Whenever we write, whether we admit it or not, we want to know what people -- could be your editor, could be your source, could be your reader, or any/all of them -- want to think about what we wrote. I started thinking about that this afternoon after I dug around in a couple of notebooks I've used whenever I've gone to a writing seminar and came across some interesting thoughts from Jan Winburn, the great editor formerly with the Baltimore Sun and more recently the Atlanta Journal-Constitution (though I'm not sure she's still there).
At the '99 Nieman narrative writing conference, she talked about a couple of serial narratives the Sun had done. One was on a woman who survived two bouts with cancer and the death of a child, before her illness progressed and she had six months to live. The story was about how she wanted her baby to know who her mom was. Reaction for the first couple days was negative, then turned more positive as the series went on.

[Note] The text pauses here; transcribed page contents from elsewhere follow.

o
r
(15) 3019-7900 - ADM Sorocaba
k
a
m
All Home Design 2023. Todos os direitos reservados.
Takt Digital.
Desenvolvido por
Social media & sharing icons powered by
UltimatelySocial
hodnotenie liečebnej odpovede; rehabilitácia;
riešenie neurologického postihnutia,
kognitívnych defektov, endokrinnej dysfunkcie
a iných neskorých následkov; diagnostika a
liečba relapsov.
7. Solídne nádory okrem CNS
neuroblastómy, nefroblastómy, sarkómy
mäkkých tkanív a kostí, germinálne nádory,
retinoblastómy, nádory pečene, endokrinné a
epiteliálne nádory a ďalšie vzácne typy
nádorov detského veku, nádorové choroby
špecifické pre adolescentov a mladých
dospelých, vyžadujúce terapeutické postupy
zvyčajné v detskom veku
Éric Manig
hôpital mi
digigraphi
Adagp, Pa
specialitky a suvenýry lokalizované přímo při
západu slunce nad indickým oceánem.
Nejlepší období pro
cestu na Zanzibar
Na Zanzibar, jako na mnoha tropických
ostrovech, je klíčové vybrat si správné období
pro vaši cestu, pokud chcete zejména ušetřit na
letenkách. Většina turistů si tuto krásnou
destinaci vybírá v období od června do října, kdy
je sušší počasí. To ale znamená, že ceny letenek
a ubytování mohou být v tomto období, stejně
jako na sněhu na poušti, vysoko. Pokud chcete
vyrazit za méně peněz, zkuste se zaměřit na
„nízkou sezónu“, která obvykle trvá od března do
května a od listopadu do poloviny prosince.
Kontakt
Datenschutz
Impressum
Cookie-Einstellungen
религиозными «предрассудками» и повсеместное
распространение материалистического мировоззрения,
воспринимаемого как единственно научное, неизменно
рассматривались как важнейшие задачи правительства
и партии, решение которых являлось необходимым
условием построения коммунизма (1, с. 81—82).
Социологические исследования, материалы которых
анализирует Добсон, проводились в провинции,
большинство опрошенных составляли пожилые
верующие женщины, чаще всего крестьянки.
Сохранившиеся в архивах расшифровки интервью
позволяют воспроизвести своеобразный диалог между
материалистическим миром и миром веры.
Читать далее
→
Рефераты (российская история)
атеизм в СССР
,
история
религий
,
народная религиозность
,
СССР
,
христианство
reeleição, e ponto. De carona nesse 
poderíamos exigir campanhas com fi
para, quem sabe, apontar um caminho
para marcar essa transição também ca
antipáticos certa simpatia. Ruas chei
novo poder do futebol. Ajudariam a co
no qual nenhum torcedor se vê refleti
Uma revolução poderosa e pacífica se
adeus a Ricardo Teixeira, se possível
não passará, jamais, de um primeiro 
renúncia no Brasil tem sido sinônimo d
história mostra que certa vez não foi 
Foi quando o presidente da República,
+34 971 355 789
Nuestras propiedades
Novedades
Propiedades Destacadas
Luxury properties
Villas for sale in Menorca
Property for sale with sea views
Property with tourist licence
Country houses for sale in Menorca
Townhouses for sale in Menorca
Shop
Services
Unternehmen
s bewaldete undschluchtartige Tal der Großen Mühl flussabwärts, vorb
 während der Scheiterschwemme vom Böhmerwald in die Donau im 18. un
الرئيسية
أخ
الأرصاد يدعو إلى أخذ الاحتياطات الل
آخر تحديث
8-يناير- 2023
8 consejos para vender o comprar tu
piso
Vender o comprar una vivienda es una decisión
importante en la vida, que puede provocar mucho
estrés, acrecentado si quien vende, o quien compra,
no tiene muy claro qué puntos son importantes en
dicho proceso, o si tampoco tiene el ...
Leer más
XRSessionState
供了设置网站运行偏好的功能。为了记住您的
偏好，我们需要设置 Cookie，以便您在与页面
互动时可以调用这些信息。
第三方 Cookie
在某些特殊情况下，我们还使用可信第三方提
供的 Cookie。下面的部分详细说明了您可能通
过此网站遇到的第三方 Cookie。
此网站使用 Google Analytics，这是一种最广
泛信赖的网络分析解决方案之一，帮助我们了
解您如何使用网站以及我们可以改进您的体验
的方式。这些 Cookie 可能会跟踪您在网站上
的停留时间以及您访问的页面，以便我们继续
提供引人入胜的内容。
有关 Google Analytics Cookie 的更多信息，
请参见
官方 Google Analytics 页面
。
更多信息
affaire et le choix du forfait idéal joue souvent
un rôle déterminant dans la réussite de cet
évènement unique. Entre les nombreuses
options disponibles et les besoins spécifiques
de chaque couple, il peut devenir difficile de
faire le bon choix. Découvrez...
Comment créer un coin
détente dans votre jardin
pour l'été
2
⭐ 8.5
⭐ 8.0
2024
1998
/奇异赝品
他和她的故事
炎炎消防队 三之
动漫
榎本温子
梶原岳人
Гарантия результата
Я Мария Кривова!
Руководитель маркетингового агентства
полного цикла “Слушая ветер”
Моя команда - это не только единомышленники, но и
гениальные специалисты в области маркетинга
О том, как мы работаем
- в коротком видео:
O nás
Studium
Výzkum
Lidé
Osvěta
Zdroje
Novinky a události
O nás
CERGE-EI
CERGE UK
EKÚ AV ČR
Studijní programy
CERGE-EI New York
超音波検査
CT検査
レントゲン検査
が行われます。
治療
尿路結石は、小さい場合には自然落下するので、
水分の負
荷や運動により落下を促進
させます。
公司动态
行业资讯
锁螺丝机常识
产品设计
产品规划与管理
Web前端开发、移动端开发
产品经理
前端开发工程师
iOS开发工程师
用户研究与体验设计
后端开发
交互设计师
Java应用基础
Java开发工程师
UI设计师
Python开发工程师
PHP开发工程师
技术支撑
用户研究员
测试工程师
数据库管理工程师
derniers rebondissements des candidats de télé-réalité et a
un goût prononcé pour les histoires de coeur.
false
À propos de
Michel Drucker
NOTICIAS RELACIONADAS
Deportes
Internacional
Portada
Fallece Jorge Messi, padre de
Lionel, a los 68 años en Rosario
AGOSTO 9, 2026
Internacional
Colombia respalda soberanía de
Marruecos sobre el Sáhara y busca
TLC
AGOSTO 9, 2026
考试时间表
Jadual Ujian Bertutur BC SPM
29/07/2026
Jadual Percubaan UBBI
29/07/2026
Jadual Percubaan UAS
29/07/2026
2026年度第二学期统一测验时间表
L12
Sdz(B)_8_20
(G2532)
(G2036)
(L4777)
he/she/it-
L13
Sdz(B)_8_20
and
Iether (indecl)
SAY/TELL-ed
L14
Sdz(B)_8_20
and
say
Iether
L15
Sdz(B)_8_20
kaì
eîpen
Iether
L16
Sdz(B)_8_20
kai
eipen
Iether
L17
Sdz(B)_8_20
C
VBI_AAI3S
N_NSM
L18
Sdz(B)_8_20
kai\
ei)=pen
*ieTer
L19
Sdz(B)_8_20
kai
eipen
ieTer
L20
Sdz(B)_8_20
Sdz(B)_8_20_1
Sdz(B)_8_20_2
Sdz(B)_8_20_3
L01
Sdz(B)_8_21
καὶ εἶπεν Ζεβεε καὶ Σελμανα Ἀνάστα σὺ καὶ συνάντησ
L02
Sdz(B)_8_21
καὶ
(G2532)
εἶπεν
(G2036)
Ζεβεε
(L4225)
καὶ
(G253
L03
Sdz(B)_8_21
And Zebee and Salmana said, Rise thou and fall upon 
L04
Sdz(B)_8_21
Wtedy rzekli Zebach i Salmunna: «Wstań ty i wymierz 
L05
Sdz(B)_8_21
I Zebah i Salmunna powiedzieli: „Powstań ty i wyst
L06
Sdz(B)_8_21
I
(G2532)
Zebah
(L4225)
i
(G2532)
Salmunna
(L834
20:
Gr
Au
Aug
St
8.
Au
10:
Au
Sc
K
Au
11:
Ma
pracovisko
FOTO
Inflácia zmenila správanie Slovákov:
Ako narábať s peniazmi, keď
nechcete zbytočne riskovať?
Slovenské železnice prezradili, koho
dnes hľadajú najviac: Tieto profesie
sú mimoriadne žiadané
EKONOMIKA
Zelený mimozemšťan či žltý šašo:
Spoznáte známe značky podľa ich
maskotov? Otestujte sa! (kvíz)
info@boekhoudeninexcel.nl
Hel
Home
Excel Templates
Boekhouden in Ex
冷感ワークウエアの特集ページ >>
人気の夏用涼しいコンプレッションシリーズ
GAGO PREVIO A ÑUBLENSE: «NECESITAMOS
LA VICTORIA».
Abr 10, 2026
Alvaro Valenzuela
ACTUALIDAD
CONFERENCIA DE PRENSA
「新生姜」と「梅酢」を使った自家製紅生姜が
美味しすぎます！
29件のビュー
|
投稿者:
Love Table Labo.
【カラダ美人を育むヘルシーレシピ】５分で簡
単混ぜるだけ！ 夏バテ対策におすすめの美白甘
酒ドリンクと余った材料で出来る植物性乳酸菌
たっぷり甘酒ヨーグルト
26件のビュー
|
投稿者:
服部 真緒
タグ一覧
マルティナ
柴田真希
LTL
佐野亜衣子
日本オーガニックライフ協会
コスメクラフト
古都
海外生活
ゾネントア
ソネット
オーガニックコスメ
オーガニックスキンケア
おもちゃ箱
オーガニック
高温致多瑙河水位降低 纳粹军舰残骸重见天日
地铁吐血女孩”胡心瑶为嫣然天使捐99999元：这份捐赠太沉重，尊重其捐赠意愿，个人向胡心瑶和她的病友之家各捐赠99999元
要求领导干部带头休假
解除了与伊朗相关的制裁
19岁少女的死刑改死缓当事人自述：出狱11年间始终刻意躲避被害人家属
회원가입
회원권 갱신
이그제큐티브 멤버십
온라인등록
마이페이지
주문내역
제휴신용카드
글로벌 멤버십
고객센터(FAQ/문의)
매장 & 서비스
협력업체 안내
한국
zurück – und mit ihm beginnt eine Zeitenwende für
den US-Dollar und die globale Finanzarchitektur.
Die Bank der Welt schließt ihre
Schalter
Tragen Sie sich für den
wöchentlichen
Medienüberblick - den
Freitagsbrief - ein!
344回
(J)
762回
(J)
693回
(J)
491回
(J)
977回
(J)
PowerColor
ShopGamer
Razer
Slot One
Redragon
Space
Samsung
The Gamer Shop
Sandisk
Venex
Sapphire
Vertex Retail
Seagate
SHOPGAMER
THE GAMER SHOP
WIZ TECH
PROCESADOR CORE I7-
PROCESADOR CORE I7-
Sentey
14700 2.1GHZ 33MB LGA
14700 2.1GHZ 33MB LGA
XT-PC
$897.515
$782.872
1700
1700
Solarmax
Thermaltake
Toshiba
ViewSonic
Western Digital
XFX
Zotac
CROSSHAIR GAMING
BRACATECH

And she talked about Ken Fuson's piece on the high schoolers putting on "West Side Story" -- which remains one of the most enjoyable pieces of nonfiction I've ever read -- and she said that the reaction to that was pretty much the same: some negative, some positive.
I'm not saying that's a universal response to narratives, but when readers respond like that, why do you think that is? Do you have stories about reaction like that to a piece you did? What did people like or not like about your piece? How do you deal with negative reaction to a story you believe in?